Here are a few things about the revised revenue estimates that state lawmakers should keep in mind as they work on the state budget:

  1. A surplus means we have more than we expected, not that we have more than we need.

$400 million will certainly help the state budget but it won’t come close to fixing all of our state’s budget woes. In other words, this uptick in revenue (worth about 2 percent of the current state budget) is welcome news but still falls short of what’s needed to invest in our schools, colleges, and communities at the level we did before the recession hit, while also keeping up with the state’s changing needs and demographics.

Case in point: $400 million won’t cover the costs of enrollment growth next year in our public schools, university system, and health care services—much less also address other priorities such as pay raises for teachers and state employees.

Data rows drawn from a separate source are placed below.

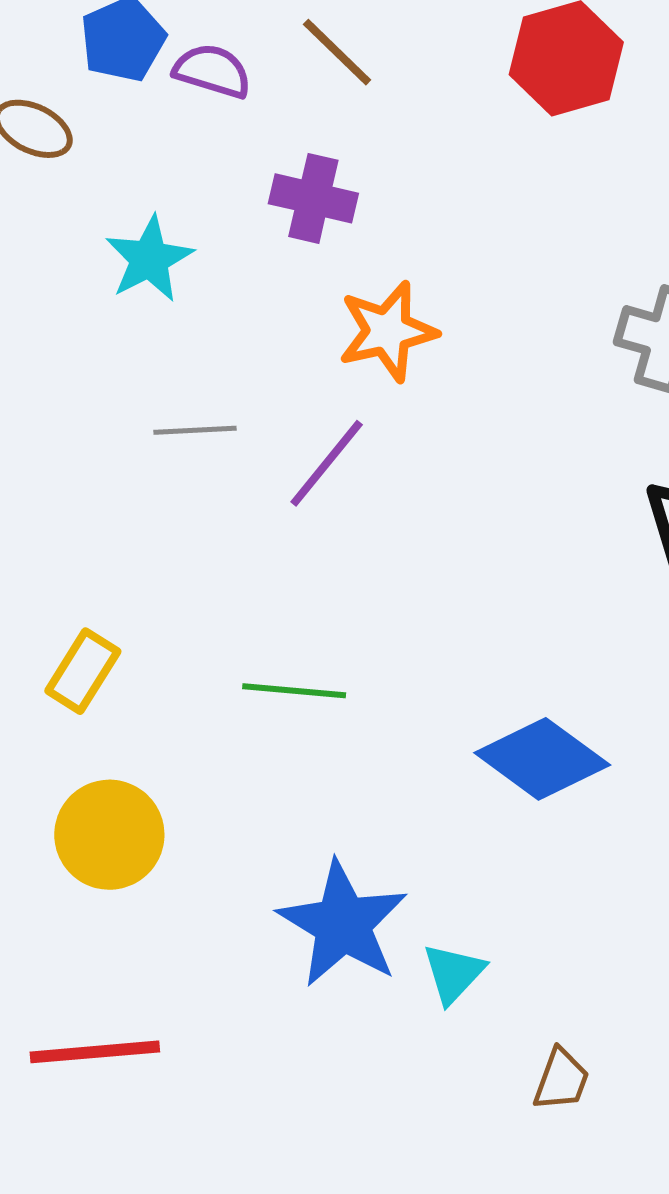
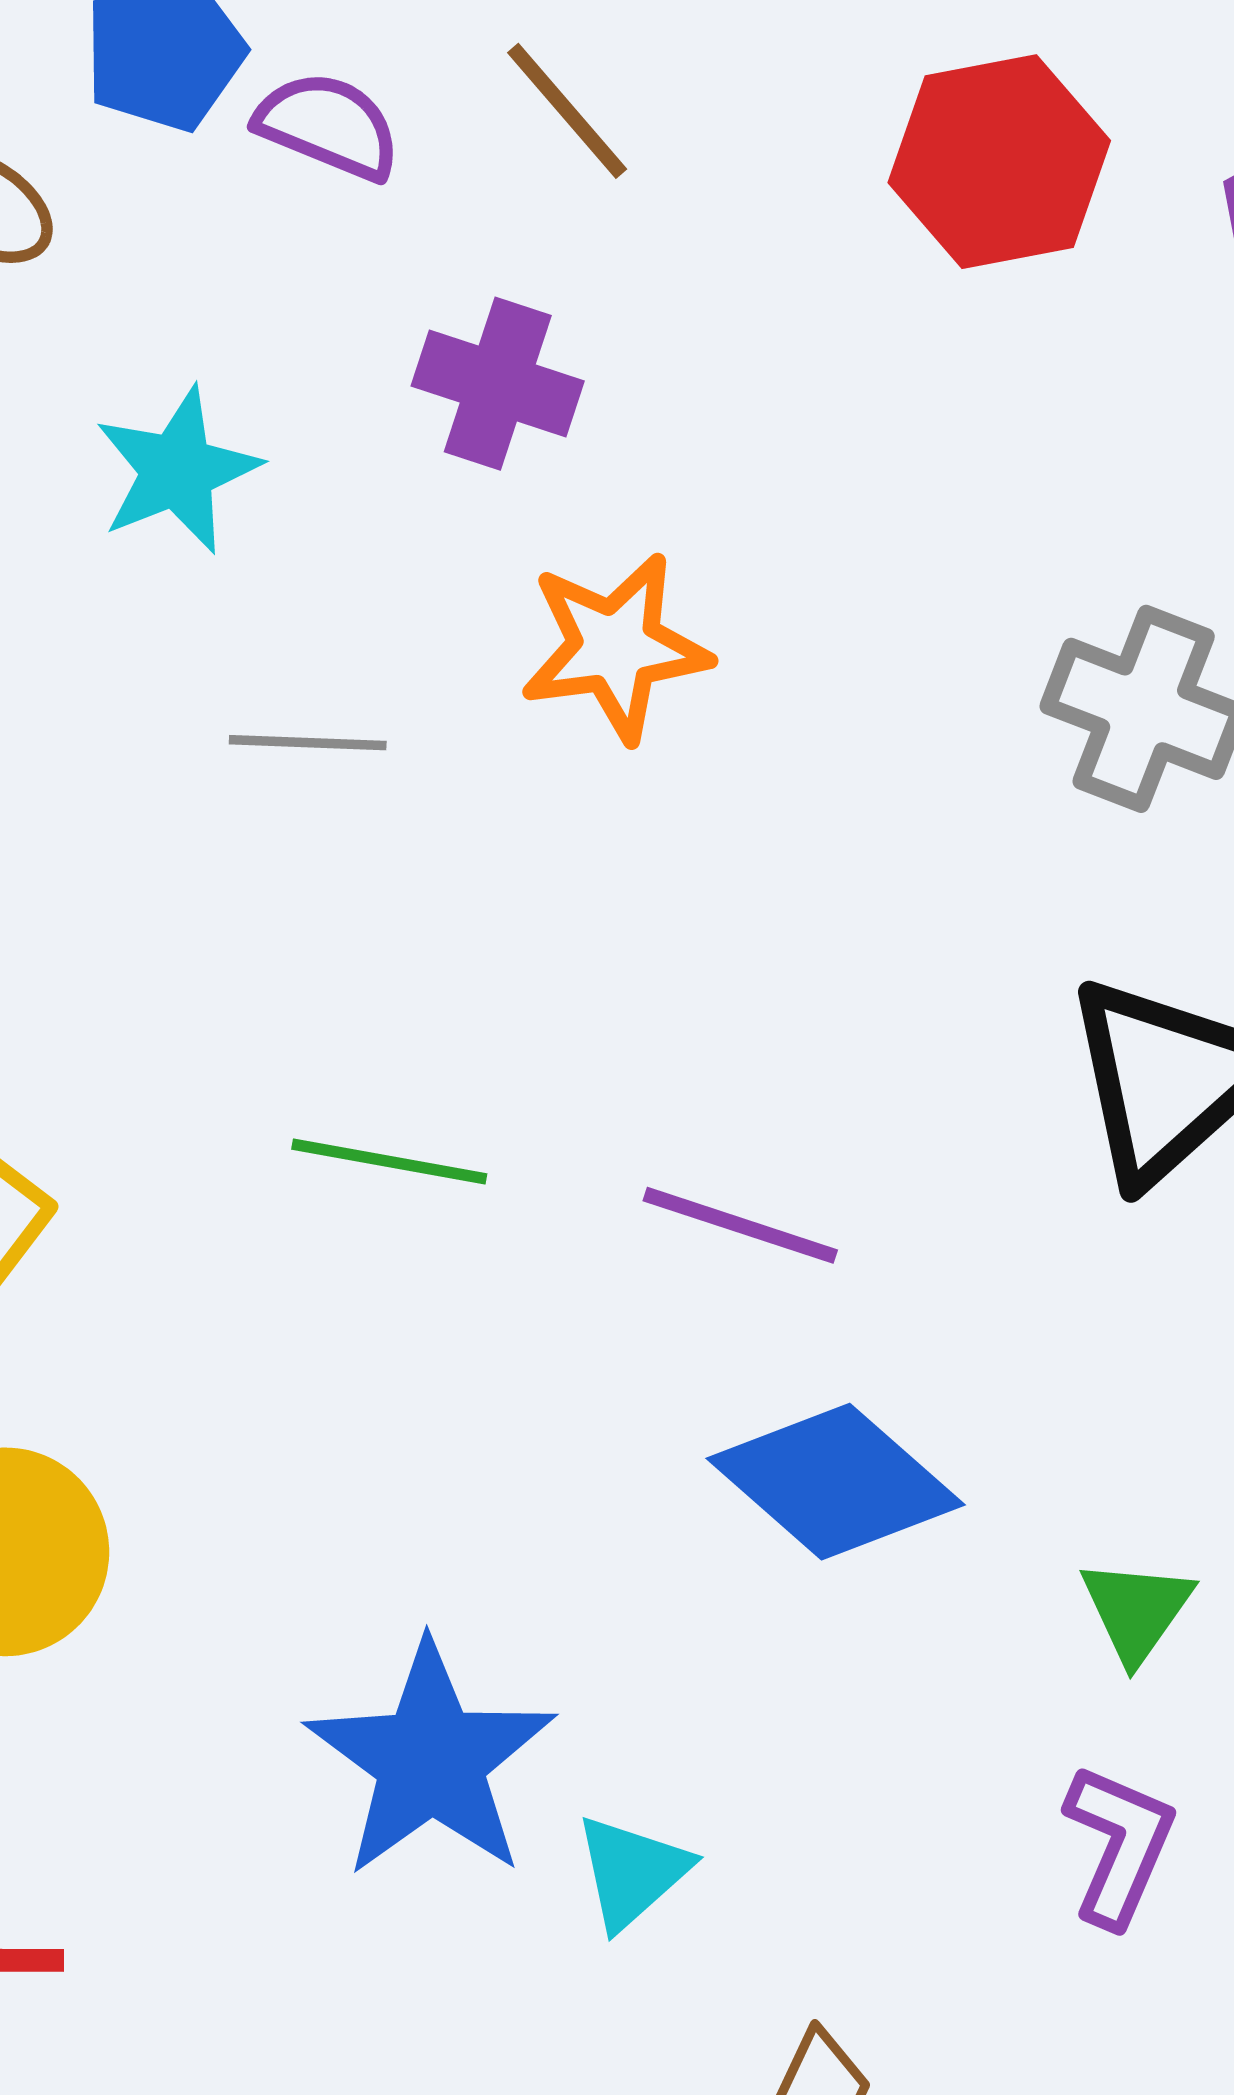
gray line: (195, 430) -> (308, 743), moved
purple line: (327, 463) -> (740, 1225), moved, turned 64
green line: (294, 691) -> (389, 1161), moved

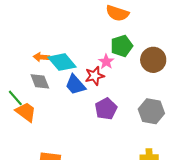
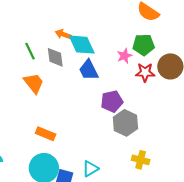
red star: (95, 76) -> (145, 72), moved
green line: (15, 98) -> (30, 51), moved
gray hexagon: (151, 111) -> (125, 123), moved

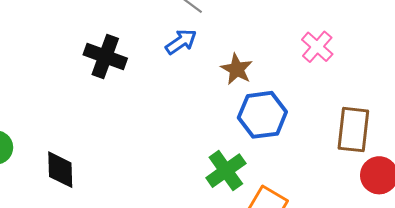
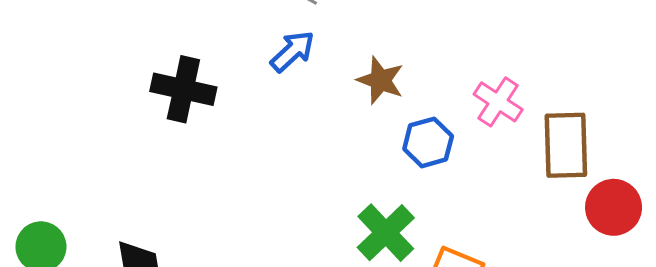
pink cross: (317, 47) -> (498, 102), moved
blue hexagon: (262, 115) -> (428, 142), size x0.7

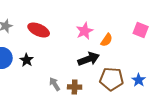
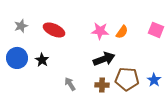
pink star: (85, 31) -> (100, 31), turned 30
orange semicircle: (107, 40) -> (122, 32), moved
brown cross: (75, 87) -> (102, 85), moved

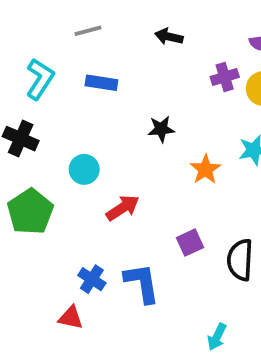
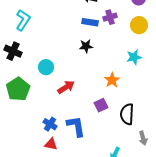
purple cross: (225, 77) -> (110, 17), moved
blue rectangle: (101, 83) -> (90, 22), moved
orange star: (205, 169) -> (112, 80), moved
red triangle: (71, 318) -> (51, 144), moved

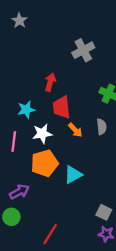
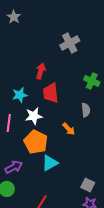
orange arrow: (75, 130) -> (69, 129), moved
orange pentagon: (45, 163) -> (36, 142), turned -30
cyan triangle: (73, 175) -> (50, 163), moved

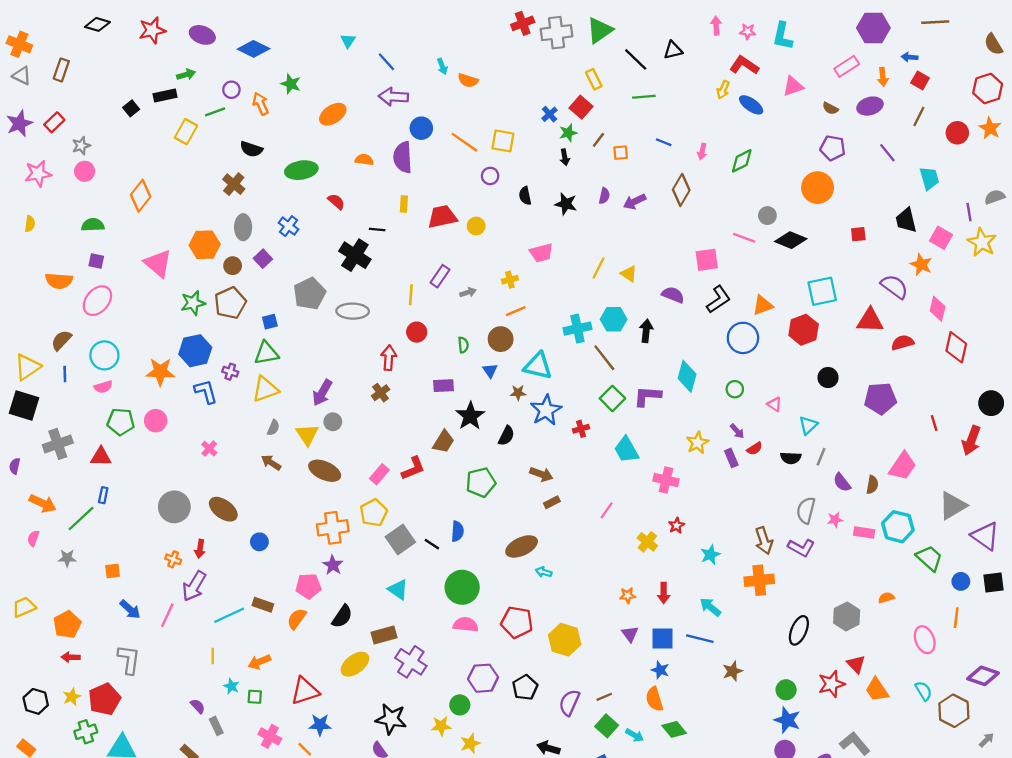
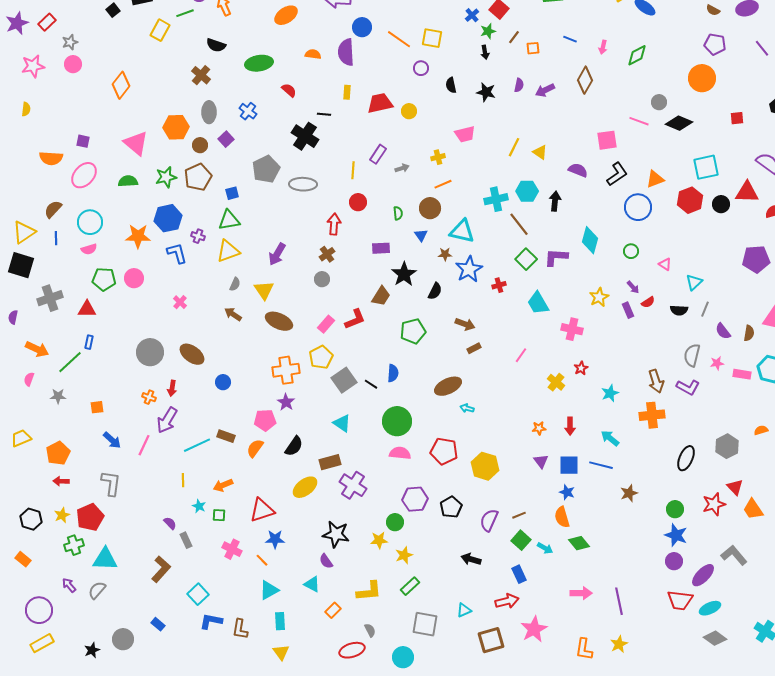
green semicircle: (93, 225) -> (128, 181), moved
black circle: (828, 378) -> (721, 204), moved
gray circle: (333, 422) -> (322, 279), moved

But that’s not all. If we were to put a dollar figure on the erosion of state investments in children, families, and communities since the downturn it would be $3.2 billion. This is the additional amount of money the state would have to invest in if General Fund spending as a part of the economy today were at FY2007 (pre-recession) levels. The fallout from this is clear: 8,000 fewer kids going to pre-kindergarten today than in 2010; bigger class sizes; higher tuition rates for college; and long-waiting lists for home-delivered meals for our older adults.

  1. We would have significantly more revenue if not for the 2013 tax plan.

In 2013 when the tax plan was up for debate, state officials estimated that North Carolina would have $22.31 billion in revenue in the 2016 fiscal year. But the tax plan came with a hefty price tag, causing revenues to drop below that estimate. Now, despite coming in $400 million higher than expected, revenue is still projected to come at $21.97 billion. In other words, revenue would have been higher if the state hadn’t passed the tax plan.

  1. It’s likely that the $400 million is one-time money.

It appears that it is driven primarily by the national economic recovery and particularly a bump in income tax revenue from businesses as well as taxpayers who cashed in on capital gains. Like North Carolina’s official fiscal analysts and their colleagues in other states, we did not anticipate the scope of this phenomenon.

Budget writers should exercise caution when allocating the $400 million in their spending proposals. It is not clear if high-income people will continue to cash in their capital gains and assets—which is why the National Association of State Budget Officers labeled the resulting revenue gains to the state as “one-time occurrences.” Until we know more, these dollars should not be committed to recurring expenses nor should they be used as justification for more tax cuts.

Further cuts to the corporate income tax are on the horizon since revenue targets (which intentionally were set low) will be met, as my colleague explained. That means more budget woe and foregone investments in our public schools, health system, courts, and other economy-boosting public goods. Given the uncertainty, the trigger—at minimum—needs to be suspended until the state is on a better path.